You instructed the child to put on the table an expensive service. Or - put money in the bank. Or - bring a little sister from the kindergarten ... Will not break it? Will not lose? Will not forget?

Taking the responsible case, the child already knows the price of the mistake, and is responsible to the commission: everything will be thought out, remembered, traced and checked, and as a result you will be reported.

When the child learns to do this, you can be proud - in front of you already an adult. You - brought up an adult, a responsible person! Remember, but it all began with quiet, neat additions to a completely naughty child?

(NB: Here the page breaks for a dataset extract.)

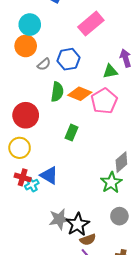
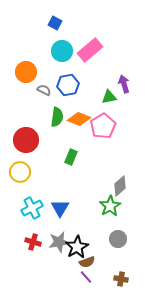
cyan circle: (30, 25) -> (62, 51), moved
gray semicircle: (44, 64) -> (44, 90), turned -112
blue triangle: (49, 175) -> (60, 208), moved, turned 30
red cross: (23, 177) -> (33, 242), moved
cyan cross: (32, 185) -> (32, 208), size x1.5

Of course, and after that no one will promise you that your children will become angels and they will never disobey you. Maybe everything, our children do not always listen to us. Once it happens by chance, sometimes - deliberately. How to react to this? Calm down. If you act competently, you will solve this issue without difficulty.

By the way, is there anything after the eighth step, after the child’s responsibility is created? Your child is not only ready to fulfill your requests, he knows his duties, he is quite an independent and responsible person. And it’s all? Do we want to give anything more to our child? Tell me, when and how will we set the task for our children to grow up as loving people?